▸ **Task item**
Please, from the entries below, transcribe exactly the lines that begin at the line with "Vestibular e Enem" and end at the line with "itc 保伦股份欢迎您!若您有<项目配", without the pictures.

◆ ◆ ◆ ◆

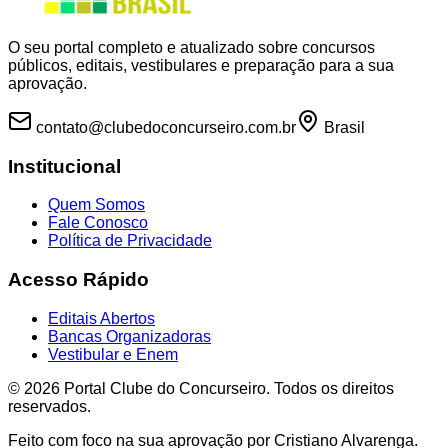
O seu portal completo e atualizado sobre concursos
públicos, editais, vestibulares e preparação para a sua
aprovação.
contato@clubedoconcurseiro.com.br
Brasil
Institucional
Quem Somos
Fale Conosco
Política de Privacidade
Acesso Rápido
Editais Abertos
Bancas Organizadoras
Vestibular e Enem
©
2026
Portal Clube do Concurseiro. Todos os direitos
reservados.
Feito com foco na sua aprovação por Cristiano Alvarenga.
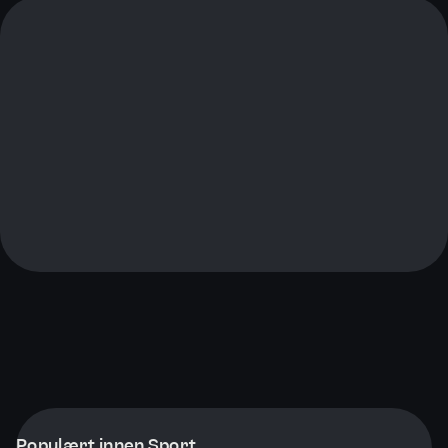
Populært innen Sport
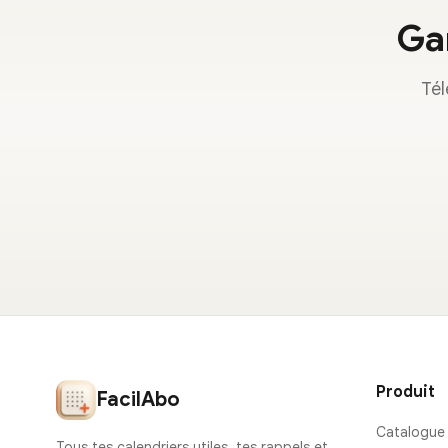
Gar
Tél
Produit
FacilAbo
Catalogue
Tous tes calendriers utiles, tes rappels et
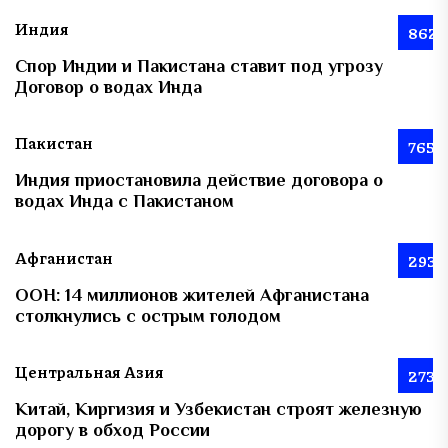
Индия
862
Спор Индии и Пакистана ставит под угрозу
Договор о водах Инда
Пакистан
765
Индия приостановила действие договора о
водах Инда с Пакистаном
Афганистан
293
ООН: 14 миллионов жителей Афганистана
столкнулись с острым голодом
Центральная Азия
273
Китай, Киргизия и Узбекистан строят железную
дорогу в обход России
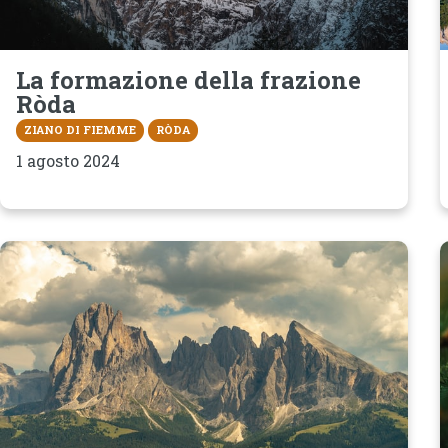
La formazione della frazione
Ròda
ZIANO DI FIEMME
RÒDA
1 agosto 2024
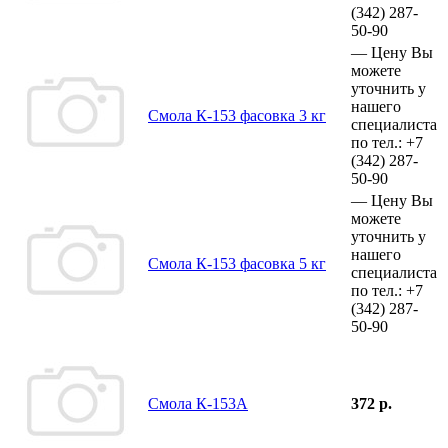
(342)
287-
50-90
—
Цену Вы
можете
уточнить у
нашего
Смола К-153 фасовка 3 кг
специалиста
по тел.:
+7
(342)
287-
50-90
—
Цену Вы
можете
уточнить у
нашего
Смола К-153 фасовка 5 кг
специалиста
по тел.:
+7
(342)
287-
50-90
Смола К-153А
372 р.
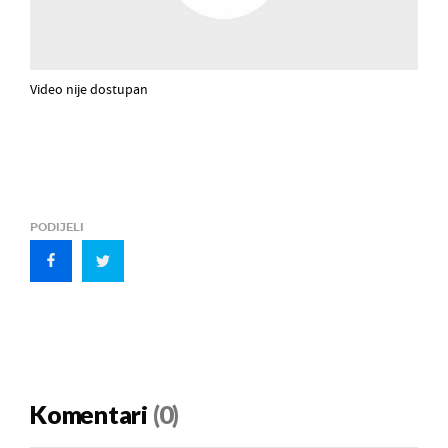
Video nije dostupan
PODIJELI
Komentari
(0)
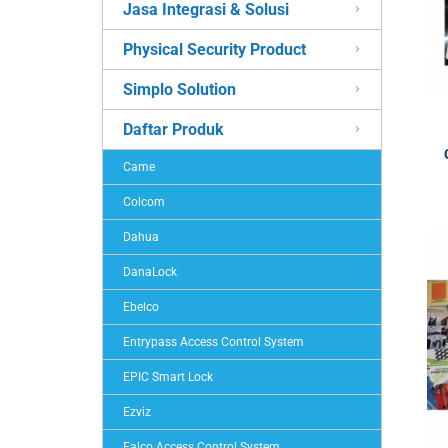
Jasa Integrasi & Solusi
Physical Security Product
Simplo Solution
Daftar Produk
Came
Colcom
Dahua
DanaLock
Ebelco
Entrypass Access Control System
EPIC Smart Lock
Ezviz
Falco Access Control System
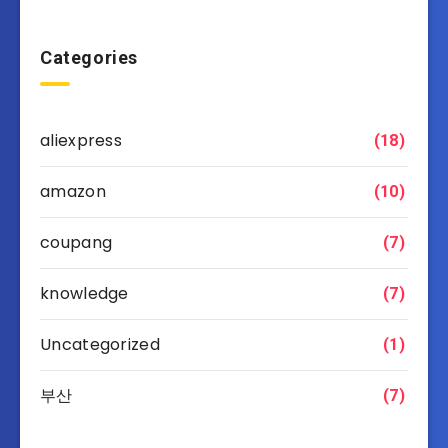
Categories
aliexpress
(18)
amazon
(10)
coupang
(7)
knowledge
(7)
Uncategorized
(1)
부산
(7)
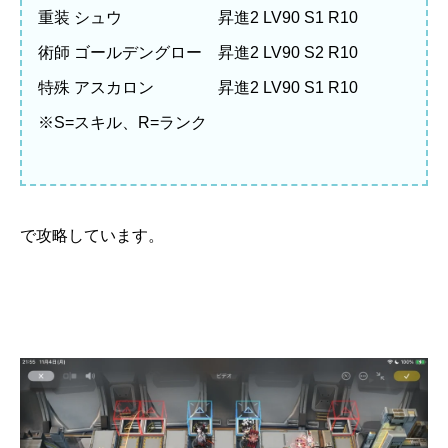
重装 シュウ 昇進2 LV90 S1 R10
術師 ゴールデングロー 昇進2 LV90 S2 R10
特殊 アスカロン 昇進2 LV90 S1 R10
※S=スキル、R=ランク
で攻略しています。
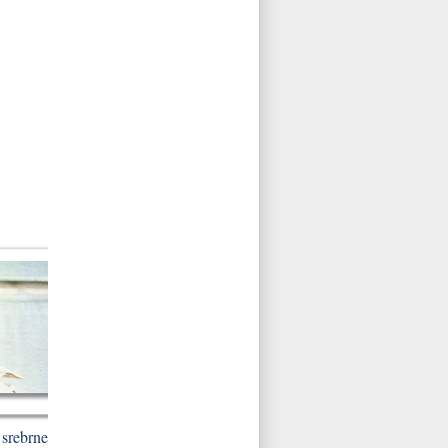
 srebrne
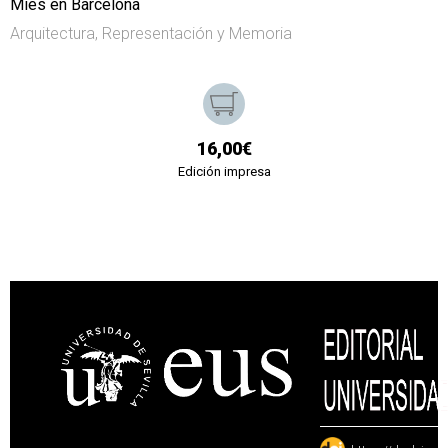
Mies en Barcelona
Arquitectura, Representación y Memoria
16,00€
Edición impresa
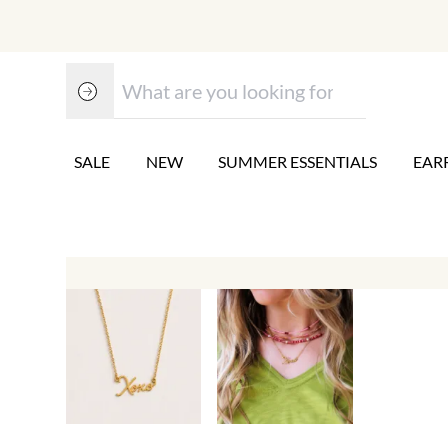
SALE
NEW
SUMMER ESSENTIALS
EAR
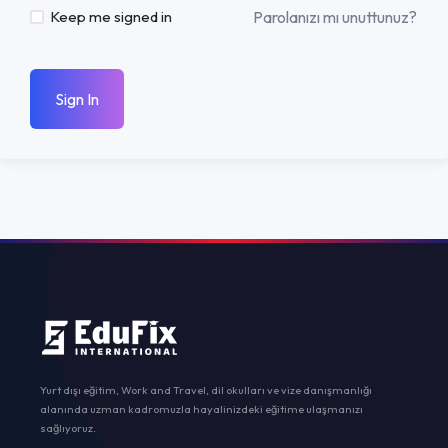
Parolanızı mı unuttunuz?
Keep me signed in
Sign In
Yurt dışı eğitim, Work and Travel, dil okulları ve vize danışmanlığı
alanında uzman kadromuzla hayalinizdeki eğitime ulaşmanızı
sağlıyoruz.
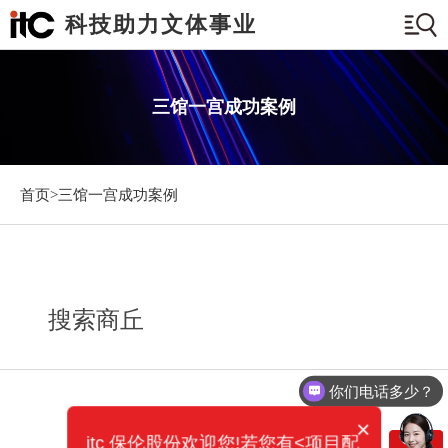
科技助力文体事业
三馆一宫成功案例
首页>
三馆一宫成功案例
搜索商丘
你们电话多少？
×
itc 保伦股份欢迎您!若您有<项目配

◆ ◆ ◆ ◆

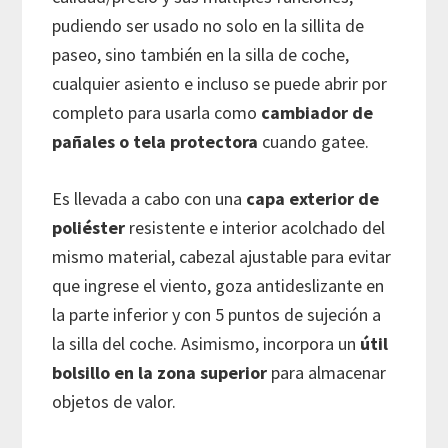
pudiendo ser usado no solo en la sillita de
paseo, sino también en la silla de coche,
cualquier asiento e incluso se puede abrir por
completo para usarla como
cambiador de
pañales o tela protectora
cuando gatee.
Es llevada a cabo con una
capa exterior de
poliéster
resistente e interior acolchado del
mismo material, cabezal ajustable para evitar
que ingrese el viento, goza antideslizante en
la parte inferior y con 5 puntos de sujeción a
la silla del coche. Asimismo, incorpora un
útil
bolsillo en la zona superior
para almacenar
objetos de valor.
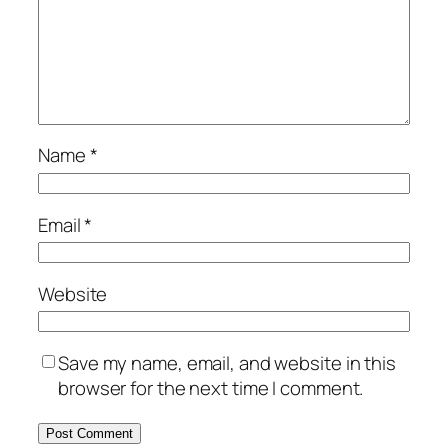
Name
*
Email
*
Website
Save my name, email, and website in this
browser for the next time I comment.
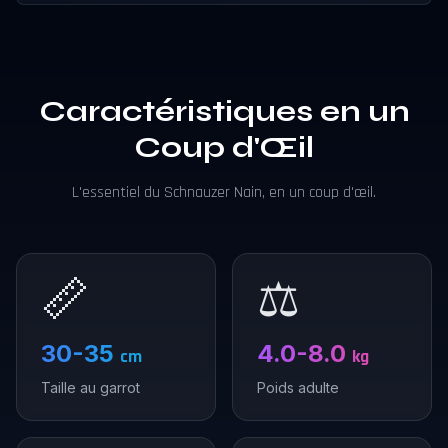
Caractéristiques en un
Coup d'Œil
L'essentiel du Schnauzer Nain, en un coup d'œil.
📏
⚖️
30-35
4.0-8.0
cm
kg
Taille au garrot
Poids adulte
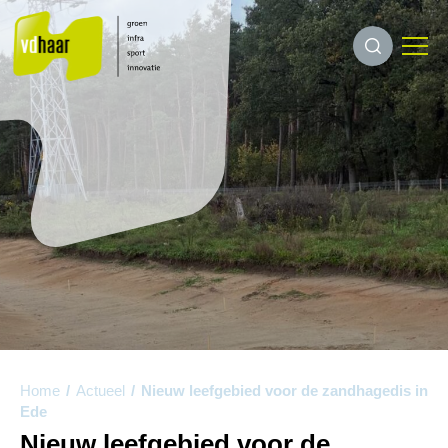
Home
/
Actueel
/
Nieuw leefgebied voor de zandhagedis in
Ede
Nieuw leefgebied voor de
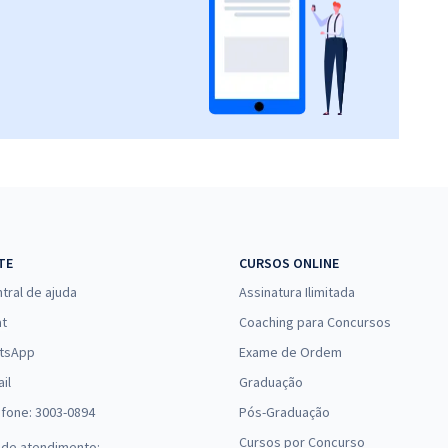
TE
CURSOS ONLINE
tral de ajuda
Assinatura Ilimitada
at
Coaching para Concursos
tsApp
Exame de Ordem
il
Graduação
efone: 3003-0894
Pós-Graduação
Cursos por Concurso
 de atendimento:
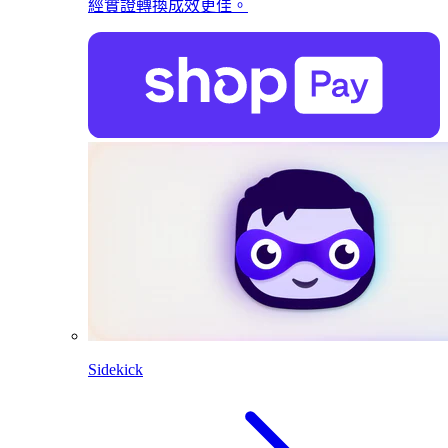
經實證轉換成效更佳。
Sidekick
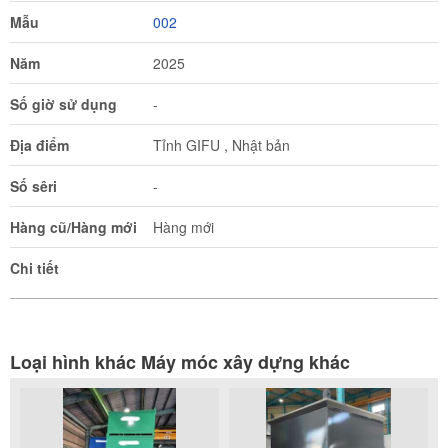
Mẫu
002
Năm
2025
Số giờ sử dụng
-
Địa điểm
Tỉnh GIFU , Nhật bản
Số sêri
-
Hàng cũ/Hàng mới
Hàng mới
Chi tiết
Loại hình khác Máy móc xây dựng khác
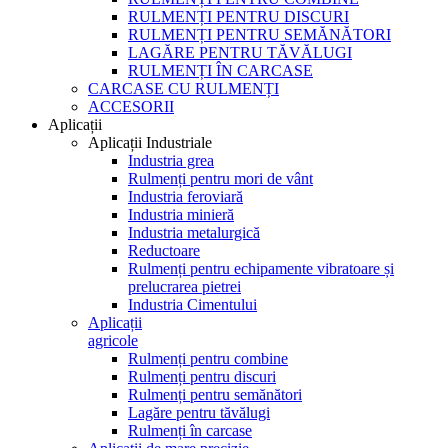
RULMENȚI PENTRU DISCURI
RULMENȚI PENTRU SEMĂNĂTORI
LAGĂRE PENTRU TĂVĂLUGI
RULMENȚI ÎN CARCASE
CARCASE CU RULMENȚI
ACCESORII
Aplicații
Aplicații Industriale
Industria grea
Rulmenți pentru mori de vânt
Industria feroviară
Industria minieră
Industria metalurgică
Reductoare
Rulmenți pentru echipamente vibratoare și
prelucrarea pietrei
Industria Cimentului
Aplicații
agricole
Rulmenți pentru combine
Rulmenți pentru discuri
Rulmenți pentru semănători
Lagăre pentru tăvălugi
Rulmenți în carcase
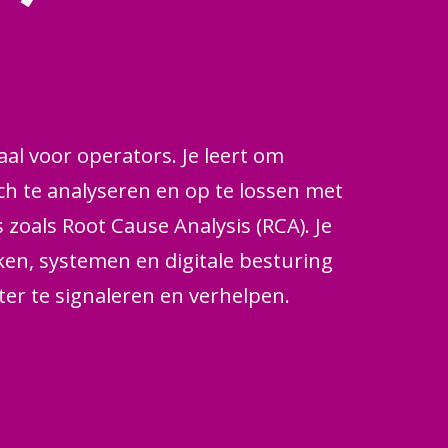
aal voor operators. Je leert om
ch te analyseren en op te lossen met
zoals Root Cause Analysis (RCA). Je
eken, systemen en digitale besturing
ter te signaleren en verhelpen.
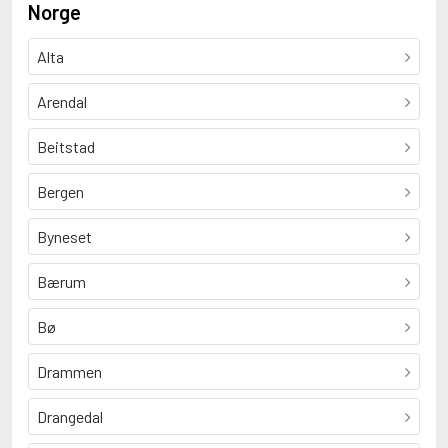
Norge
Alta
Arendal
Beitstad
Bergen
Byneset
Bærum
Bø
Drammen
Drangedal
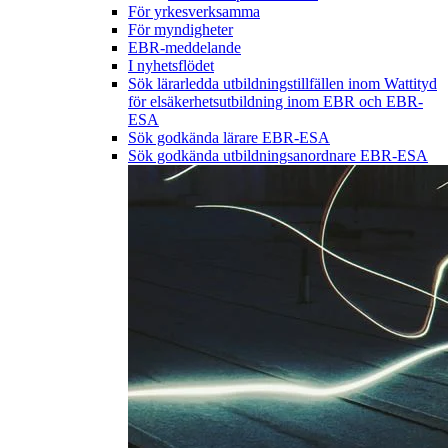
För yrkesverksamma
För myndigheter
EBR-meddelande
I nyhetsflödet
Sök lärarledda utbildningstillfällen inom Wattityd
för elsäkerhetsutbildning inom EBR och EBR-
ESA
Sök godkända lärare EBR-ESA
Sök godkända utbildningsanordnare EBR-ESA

◆ ◆ ◆ ◆

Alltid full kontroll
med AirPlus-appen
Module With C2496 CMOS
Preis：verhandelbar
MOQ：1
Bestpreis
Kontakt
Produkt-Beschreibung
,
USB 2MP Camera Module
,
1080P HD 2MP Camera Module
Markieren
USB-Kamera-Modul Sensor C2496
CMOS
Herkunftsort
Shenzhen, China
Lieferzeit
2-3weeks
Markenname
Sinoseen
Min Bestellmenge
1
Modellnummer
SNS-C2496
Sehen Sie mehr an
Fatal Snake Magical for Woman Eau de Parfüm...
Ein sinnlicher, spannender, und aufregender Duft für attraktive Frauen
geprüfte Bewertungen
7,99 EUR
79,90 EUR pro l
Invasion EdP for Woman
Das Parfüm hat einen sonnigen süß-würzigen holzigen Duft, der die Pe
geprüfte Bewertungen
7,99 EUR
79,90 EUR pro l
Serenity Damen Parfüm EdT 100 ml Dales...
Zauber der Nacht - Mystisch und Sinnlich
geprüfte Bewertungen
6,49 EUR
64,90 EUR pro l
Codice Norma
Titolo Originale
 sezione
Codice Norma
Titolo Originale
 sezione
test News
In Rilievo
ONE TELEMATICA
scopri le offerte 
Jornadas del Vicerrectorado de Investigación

◆ ◆ ◆ ◆

▸ **Reply**
Vestibular e Enem
©
2026
Portal Clube do Concurseiro. Todos os direitos
reservados.
Feito com foco na sua aprovação por Cristiano Alvarenga.
Populært innen Sport
Gar
Tél
Produit
FacilAbo
Catalogue
Tous tes calendriers utiles, tes rappels et
Индия
862
Спор Индии и Пакистана ставит под угрозу
Договор о водах Инда
Пакистан
765
Индия приостановила действие договора о
водах Инда с Пакистаном
Афганистан
293
ООН: 14 миллионов жителей Афганистана
столкнулись с острым голодом
Центральная Азия
273
Китай, Киргизия и Узбекистан строят железную
дорогу в обход России
La formazione della frazione
Ròda
ZIANO DI FIEMME
RÒDA
1 agosto 2024
(342)
287-
50-90
—
Цену Вы
можете
уточнить у
нашего
Смола К-153 фасовка 3 кг
специалиста
по тел.:
+7
(342)
287-
50-90
—
Цену Вы
можете
уточнить у
нашего
Смола К-153 фасовка 5 кг
специалиста
по тел.:
+7
(342)
287-
50-90
Смола К-153А
372 р.
Video nije dostupan
PODIJELI
Komentari
(0)
Jasa Integrasi & Solusi
Physical Security Product
Simplo Solution
Daftar Produk
Came
Colcom
Dahua
DanaLock
Ebelco
Entrypass Access Control System
EPIC Smart Lock
Ezviz
Falco Access Control System
Categories
aliexpress
(18)
amazon
(10)
coupang
(7)
knowledge
(7)
Uncategorized
(1)
부산
(7)
重装 シュウ 昇進2 LV90 S1 R10
術師 ゴールデングロー 昇進2 LV90 S2 R10
特殊 アスカロン 昇進2 LV90 S1 R10
※S=スキル、R=ランク
で攻略しています。
 srebrne
Mies en Barcelona
Arquitectura, Representación y Memoria
16,00€
Edición impresa
SALE
NEW
SUMMER ESSENTIALS
EAR
Parolanızı mı unuttunuz?
Keep me signed in
Sign In
Yurt dışı eğitim, Work and Travel, dil okulları ve vize danışmanlığı
alanında uzman kadromuzla hayalinizdeki eğitime ulaşmanızı
sağlıyoruz.
科技助力文体事业
三馆一宫成功案例
首页>
三馆一宫成功案例
搜索商丘
你们电话多少？
×
itc 保伦股份欢迎您!若您有<项目配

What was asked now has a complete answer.